Page-level text extractions:

· · · · · · ·

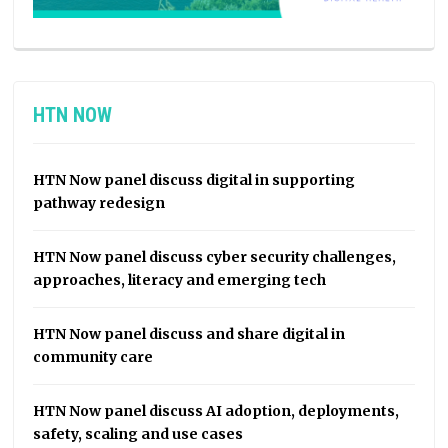
HTN NOW
HTN Now panel discuss digital in supporting
pathway redesign
HTN Now panel discuss cyber security challenges,
approaches, literacy and emerging tech
HTN Now panel discuss and share digital in
community care
HTN Now panel discuss AI adoption, deployments,
safety, scaling and use cases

· · · · · · ·

# WHAT IS NEEDED
Reproduce all of the entries exactly as they appear, though any picture they include must be omitted.

# EXERCISE OUTPUT
HTN NOW
HTN Now panel discuss digital in supporting
pathway redesign
HTN Now panel discuss cyber security challenges,
approaches, literacy and emerging tech
HTN Now panel discuss and share digital in
community care
HTN Now panel discuss AI adoption, deployments,
safety, scaling and use cases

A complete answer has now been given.